■ WHAT THE TASK REQUIRES ■
Would you print the data below exactly, leaving out every picture?

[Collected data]
====
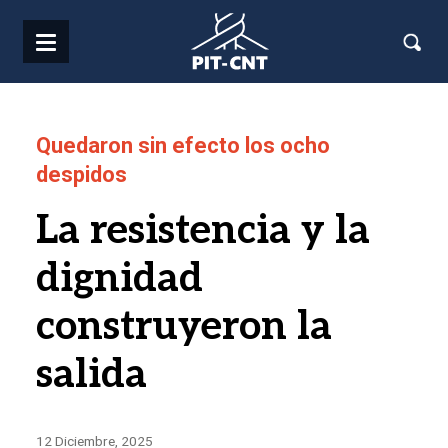
Pasar al contenido principal
Quedaron sin efecto los ocho
despidos
La resistencia y la
dignidad
construyeron la
salida
12 Diciembre, 2025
====
■ RESULT OF THE TASK ■
Pasar al contenido principal
Quedaron sin efecto los ocho
despidos
La resistencia y la
dignidad
construyeron la
salida
12 Diciembre, 2025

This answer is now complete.